Wimdu, the Airbnb clone of Rocket Internet, to close its doors this year “in the face of significant business challenges” – TechCrunch

They say imitation is the sincerest form of flattery. But that doesn’t guarantee success, and today an Airbnb clone learned it the hard way. Wimdu, a startup that was originally born out of Rocket Internet’s Berlin start-up factory and modeled on US travel accommodation startup Airbnb, has announced it will shut down at the end of 2018, citing ” significant financial and commercial challenges “. 100 employees based in Berlin and Lisbon will be affected by the decision, he said.

“Stakeholders and management work closely with staff; the main objectives are the fair treatment of employees affected by the closure and the management of early bookings for our customers and guests, ”said an announcement on the site. “All guests and hosts with 2018 bookings – with a check-in date before or December 31, 2018 – will be conducted in a professional and reliable manner. All customers with 2019 bookings – with a check-in date after December 31, 2018 2018 – will be contacted separately to process their respective reservation.

The company has around 350,000 properties on its books and it is not clear whether Wimdu will work with another organization to move them to another rental platform. We have contacted the company to ask and will update as we know more.

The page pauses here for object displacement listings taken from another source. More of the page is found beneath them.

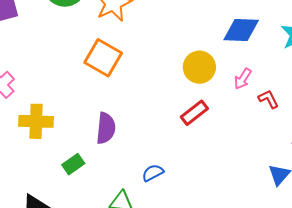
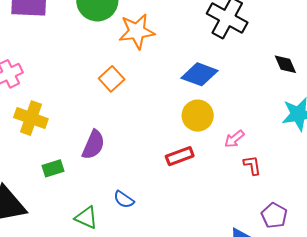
blue diamond: (241, 30) -> (199, 74), moved
orange square: (103, 58) -> (112, 79), size x0.7
blue semicircle: (153, 173) -> (124, 199), turned -135

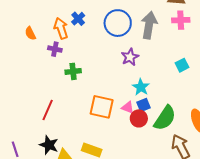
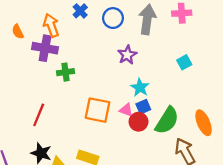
blue cross: (78, 19) -> (80, 11), moved
blue circle: (118, 23) -> (113, 18), size x0.7
purple cross: (55, 49) -> (45, 48), size x1.6

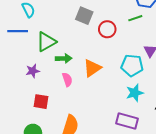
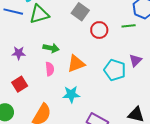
green triangle: (46, 42) -> (39, 14), moved
cyan star: (135, 93) -> (71, 94), moved
red square: (41, 102) -> (20, 84), turned 35

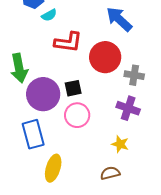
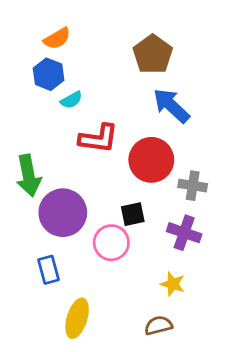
black square: (73, 88) -> (133, 214), moved
blue rectangle: (33, 134) -> (49, 270), size x0.7

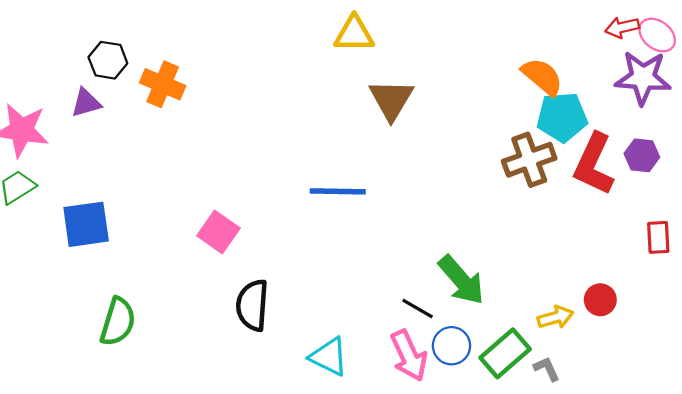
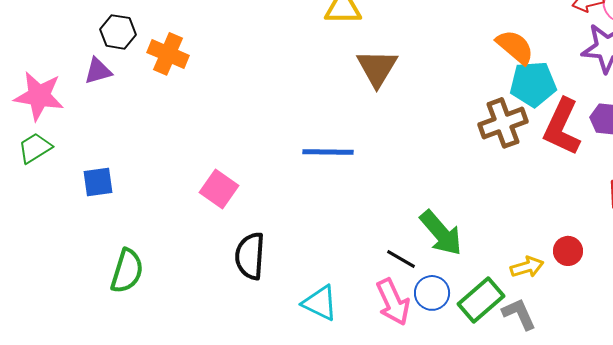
blue square: (86, 224) -> (98, 182), size x0.7
gray L-shape: (547, 369) -> (519, 314), size x1.4

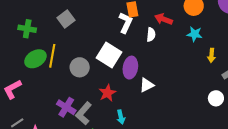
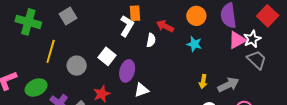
green cross: (27, 29) -> (28, 22), size x1.4
white square: (109, 55) -> (107, 56), size x0.7
yellow arrow: (212, 55) -> (203, 82), moved
green ellipse: (35, 59) -> (36, 88), moved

The news ends a long-running attempt by Rocket Internet and then Novasol, another real estate rental platform that acquired the company in 2016 – to make Wimdu the Airbnb of Europe.

(It turns out that Airbnb also wanted to be Europe’s Airbnb, and it’s largely successful.)

Things were different when Wimdu was founded in 2011, and Airbnb was much smaller. Armed with $ 90 million in funding (a significant sum at the time, especially for a European startup), Wimdu and other clones competed aggressively against their American rival by building essentially the same business: a market where people can offer and rent entire private rooms and apartments. houses for short stays, as an alternative to hotel stay.

Coming from the Rocket Internet startup factory – which built international clones of other US companies such as eBay, Groupon, Airbnb, Square, Amazon, sometimes selling some of them to companies they cloned – the Wimdu’s growth hacking tactics were modeled on a pattern, one that was laid bare when Airbnb decided to strike back by writing to hosts to prevent them from working with its impersonators. In a letter, he outlined the tactics used by Wimdu and the others:

A new kind of scam has come to our attention: Airbnb clones masquerading as competitors. We found out that these scammers have a habit of copying a website, aggressively poaching their community, and then attempting to sell the business back to the original.

After receiving emails from many of you who are unhappy with these tactics, it’s time to address this issue as a community. So far, hosts report these issues with clone sites:

  • They falsely claim to be affiliated with Airbnb, or to be the “international version” of Airbnb.
  • They claim to be part of Ebay and / or Groupon. We have confirmed that this is not the case.
  • Their employees pose as Airbnb travelers in order to give you a sales pitch at home.
  • They duplicate personal profiles, descriptions, and photos from your Airbnb listing without your permission.

It seems that in the beginning at least part of Wimdu’s efforts to gain territory worked. At one point, Airbnb closed its business in Austria and consolidated that business in Germany. And in a few other cases, Airbnb bought its clones.

But if Airbnb seemed to be falling apart here and there, it was about small battles, not war. Longer term, it appears Wimdu never raised more funds beyond $ 90 million, and in 2016 it merged with another clone, 9Flats, amid reports of an attempt. sale by fire. This brought the total home inventory for the two companies to between 250,000 and 500,000.

This was not enough to compete with Airbnb on a large scale, however: the largest company then had 2 million properties on its platform.

Then few weeks later Wimdu was acquired by another European housing rental platform called Novasol, owned by Wyndham Worldwide.

Wyndham Worldwide then sold Novasol to private equity firm Platinum Equity earlier this year for $ 1.3 billion, and yesterday Novasol announcement a new CEO, so it looks like closing Wimdu is part of how the new owner now cleans the house and eliminates loss-making operations.

Airbnb has seen strong growth in recent years: the company is now valued at over $ 31 billion, is profitable on an EBITDA basis, and expects to be ready to go public by June 2019 (it will have the pieces in place at that time (point but he has not set a date for an IPO). Even with a dose of controversy, the Airbnb machine shows no signs of slowing down, and so the writing may have been on the wall for Wimdu and its owners.